A coalition of pragmatists - yes, pragmatists, not moderates - which regarded
the agreement as fulfillment of national interests, encountered a violent
opposition. On each side, there were those who saw the opponents to the
agreement on the other side as the "bad cops," sharing the work with
the "good cops," but with no real difference between the two cops.
But no, Benny. Baruch Goldstein, the doctor in the Israel Defense Forces
uniform, who opened the Pandora's box of Palestinian suicide terrorists, was no
partner of Shimon Peres, and Yigal Amir was no partner of Yitzhak Rabin; Sheikh
Yassin is no partner to Abu Mazen, and Dr. Rantisi is not a partner of Prof.
Sari Nusseibeh. In both camps, there are some like this and some like that.
Israel's stature and economy were changed by the hopeful years of Oslo. It was
not a dream or virtual reality. Those years of a cooperation between the two
pragmatic camps enabled tremendous security cooperation. The years of relative
quiet, from the middle of 1996, with tens of thousands of Israelis in the
Jericho casino every night and bargain-hunting in Bidiyeh, without security men
or special arrangements, were the same years in which Israel won preferred
economic status in the EU, and full membership in the UN when it was accepted
into the West European and Others framework.
The terrible crisis of the intifada was not the result of any theory of stages.
If that was really the doctrine guiding Arafat, he would have grabbed the state
offered him at Camp David and used it to launch his campaign to drive the
Israelis into the sea. The intifada was the result of a mutual lack of trust and
mutual violations - some innocent, others deliberate - of the Oslo agreement.

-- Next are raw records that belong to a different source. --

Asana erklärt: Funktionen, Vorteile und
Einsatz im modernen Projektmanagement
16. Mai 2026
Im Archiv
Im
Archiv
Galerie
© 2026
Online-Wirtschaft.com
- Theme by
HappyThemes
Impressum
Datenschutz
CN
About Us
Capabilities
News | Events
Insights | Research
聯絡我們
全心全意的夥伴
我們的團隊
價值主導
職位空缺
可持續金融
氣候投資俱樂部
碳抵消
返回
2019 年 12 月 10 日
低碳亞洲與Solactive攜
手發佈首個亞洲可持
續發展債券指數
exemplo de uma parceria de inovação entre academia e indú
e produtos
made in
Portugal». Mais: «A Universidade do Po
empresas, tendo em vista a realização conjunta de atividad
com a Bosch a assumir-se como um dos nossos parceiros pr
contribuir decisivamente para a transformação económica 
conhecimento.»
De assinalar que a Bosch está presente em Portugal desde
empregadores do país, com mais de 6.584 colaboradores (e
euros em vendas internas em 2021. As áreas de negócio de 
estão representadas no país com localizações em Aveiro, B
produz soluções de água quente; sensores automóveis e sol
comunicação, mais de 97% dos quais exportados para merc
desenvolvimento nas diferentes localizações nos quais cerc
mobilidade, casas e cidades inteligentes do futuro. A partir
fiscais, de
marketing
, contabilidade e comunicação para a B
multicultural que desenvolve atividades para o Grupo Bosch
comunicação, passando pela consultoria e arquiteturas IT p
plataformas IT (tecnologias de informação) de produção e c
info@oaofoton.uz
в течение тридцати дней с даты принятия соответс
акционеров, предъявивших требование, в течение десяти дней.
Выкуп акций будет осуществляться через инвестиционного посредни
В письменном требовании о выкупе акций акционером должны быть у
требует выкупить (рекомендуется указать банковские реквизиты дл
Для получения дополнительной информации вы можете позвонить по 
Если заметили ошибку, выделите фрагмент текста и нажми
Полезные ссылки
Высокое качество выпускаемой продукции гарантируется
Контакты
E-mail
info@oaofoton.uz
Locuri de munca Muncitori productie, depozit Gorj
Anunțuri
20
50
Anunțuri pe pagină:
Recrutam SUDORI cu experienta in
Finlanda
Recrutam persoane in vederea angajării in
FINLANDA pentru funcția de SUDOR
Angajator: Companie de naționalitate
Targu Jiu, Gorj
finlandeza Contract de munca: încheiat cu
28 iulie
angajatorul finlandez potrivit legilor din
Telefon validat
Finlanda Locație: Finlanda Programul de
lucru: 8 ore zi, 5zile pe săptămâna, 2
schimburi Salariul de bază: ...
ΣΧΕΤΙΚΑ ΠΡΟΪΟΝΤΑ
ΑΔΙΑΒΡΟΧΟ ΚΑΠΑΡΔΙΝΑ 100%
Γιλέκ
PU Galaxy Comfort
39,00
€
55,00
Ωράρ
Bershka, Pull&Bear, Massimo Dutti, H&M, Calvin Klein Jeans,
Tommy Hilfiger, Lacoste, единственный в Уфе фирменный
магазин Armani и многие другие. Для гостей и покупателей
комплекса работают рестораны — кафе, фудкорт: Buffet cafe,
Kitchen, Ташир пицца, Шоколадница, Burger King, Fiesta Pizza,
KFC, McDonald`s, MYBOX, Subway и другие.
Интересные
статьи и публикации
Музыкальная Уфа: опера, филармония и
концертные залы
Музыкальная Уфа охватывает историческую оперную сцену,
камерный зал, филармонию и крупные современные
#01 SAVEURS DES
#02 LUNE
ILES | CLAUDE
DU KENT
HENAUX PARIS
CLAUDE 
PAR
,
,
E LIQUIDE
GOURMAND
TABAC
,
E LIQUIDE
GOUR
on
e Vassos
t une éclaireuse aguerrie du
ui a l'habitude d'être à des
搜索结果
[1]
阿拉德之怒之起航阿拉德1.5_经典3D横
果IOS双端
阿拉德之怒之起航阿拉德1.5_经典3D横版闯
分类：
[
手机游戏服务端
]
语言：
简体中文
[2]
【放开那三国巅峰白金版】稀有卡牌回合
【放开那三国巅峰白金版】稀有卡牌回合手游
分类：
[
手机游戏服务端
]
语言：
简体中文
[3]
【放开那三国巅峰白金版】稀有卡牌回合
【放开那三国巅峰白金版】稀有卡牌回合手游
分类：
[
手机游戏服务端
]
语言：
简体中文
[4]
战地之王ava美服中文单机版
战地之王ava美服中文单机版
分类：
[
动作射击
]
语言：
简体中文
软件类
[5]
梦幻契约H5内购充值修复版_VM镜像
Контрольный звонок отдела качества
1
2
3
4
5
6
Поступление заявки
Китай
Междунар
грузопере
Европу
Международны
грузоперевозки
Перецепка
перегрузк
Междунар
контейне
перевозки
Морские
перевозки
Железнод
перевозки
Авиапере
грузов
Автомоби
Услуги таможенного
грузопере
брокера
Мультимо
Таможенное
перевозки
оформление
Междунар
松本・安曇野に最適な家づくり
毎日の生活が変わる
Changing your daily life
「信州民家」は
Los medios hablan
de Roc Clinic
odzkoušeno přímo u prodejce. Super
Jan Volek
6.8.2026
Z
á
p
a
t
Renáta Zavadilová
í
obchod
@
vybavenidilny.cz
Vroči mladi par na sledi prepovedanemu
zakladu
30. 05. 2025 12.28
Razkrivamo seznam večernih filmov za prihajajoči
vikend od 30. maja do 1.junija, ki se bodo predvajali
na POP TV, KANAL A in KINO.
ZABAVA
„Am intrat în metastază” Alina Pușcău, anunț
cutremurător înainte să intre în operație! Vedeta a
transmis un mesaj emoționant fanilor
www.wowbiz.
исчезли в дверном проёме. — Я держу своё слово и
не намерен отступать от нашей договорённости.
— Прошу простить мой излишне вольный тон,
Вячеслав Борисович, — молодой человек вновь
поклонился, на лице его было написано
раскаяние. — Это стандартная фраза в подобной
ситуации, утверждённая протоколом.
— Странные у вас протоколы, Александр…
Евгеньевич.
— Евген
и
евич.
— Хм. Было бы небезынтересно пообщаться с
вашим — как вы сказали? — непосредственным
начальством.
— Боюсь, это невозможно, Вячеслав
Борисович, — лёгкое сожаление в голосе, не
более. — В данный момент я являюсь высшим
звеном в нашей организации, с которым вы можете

There is a dynamic of peace and a dynamic of war. In the dynamic of peace,
mutual trust is built and cooperation is created. In a dynamic of war, there is
a tendency to national unity against the common enemy and a tendency for
vengeance and inhumane brutality toward the other. That is the dynamic in which
the fears on both sides come true. On our side, people look at the dialogue
between Hamas and Fatah and say "we told you so, the Palestinians remain
the same," and despite all the differences, every Sunday they see Shimon
Peres and Effi Eitam in the cabinet and say, "We told you so, all the
Israelis are the same."
So I say to Benny Begin, not all the Palestinians are the same, and not all of
us are the same. When we return to sanity, we will sit down with the pragmatic
Palestinian camp and reach agreements on a final settlement, in the spirit of
Oslo and on the basis of the Clinton framework, because just as it was in 1937,
1947 and 1993, that is the only way to achieve our national aspirations and to
save the two peoples from the chasm they are approaching.
Benny Begin and his colleagues have never offered an alternative solution. That
weighty responsibility now rests on the shoulders of the Israeli peace camp.